### WORK INSTRUCTIONS
Lines with "định": copy each one from the listing below.

### SOURCE DATA
>>>
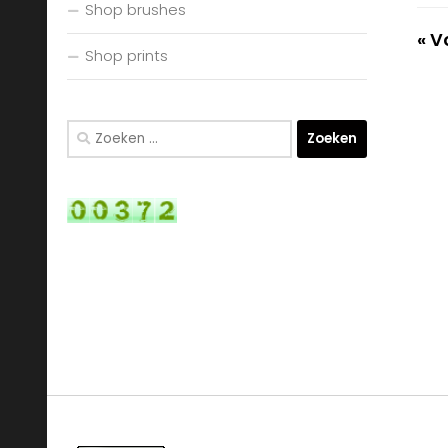
Shop brushes
« V
Shop prints
Zoeken
naar:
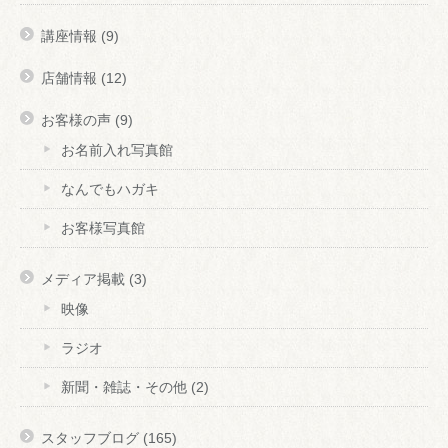
講座情報
(9)
店舗情報
(12)
お客様の声
(9)
お名前入れ写真館
なんでもハガキ
お客様写真館
メディア掲載
(3)
映像
ラジオ
新聞・雑誌・その他
(2)
スタッフブログ
(165)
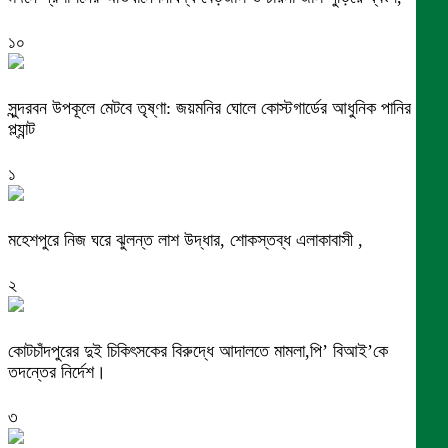
১০
সুন্দরবন উপকূলে মেটবে তৃষ্ণা: জয়মনির ঘোলে কোস্টগার্ডের আধুনিক পানির
প্ল্যান্ট
১
মহেশপুরে নিজ ঘরে ঝুলন্ত লাশ উদ্ধার, শোকস্তব্ধ এলাকাবাসী ,
২
কোটচাঁদপুরের দুই চিকিৎসকের বিরুদ্ধে আদালতে মামলা,পি’ বিআই’কে
তদন্তের নির্দেশ।
৩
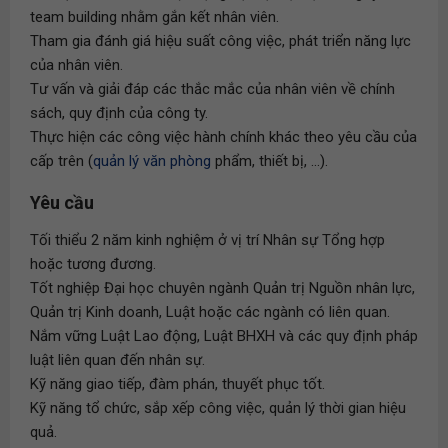
team building nhằm gắn kết nhân viên.
Tham gia đánh giá hiệu suất công việc, phát triển năng lực
của nhân viên.
Tư vấn và giải đáp các thắc mắc của nhân viên về chính
sách, quy định của công ty.
Thực hiện các công việc hành chính khác theo yêu cầu của
cấp trên (
quản lý văn phòng
phẩm, thiết bị, ...).
Yêu cầu
Tối thiểu 2 năm kinh nghiệm ở vị trí Nhân sự Tổng hợp
hoặc tương đương.
Tốt nghiệp Đại học chuyên ngành Quản trị Nguồn nhân lực,
Quản trị Kinh doanh, Luật hoặc các ngành có liên quan.
Nắm vững Luật Lao động, Luật BHXH và các quy định pháp
luật liên quan đến nhân sự.
Kỹ năng giao tiếp, đàm phán, thuyết phục tốt.
Kỹ năng tổ chức, sắp xếp công việc, quản lý thời gian hiệu
quả.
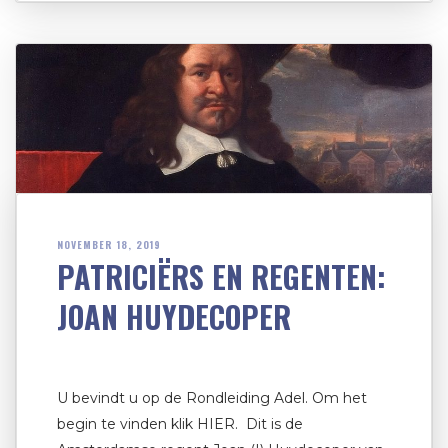
NOVEMBER 18, 2019
PATRICIËRS EN REGENTEN:
JOAN HUYDECOPER
U bevindt u op de Rondleiding Adel. Om het
begin te vinden klik HIER. Dit is de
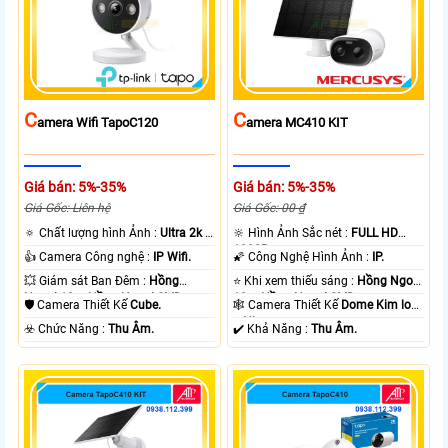
C
C
Amera Wifi TapoC120
Amera MC410 KIT
Giá bán: 5%-35%
Giá bán: 5%-35%
Giá Gốc: Liên hệ
Giá Gốc: 00 ₫
🔅 Chất lượng hình Ảnh :
Ultra 2k +
🔆 Hình Ảnh Sắc nét :
FULL HD
.
1080P .
👍 Camera Công nghệ :
IP Wifi.
🌠 Công Nghệ Hình Ảnh :
IP.
💥 Giám sát Ban Đêm :
Hồng
⭐ Khi xem thiếu sáng :
Hồng Ngoại
Ngoại 10m Hồng Ngoại SMD.
10m Hồng Ngoại SMD.
🛡 Camera Thiết Kế
Cube.
🕸️ Camera Thiết Kế
Dome Kim loại
+ Nhựa.
️☣️ Chức Năng :
Thu Âm.
️✔️ Khả Năng :
Thu Âm.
<<<
### TASK SOLUTION
sách, quy định của công ty.
Nắm vững Luật Lao động, Luật BHXH và các quy định pháp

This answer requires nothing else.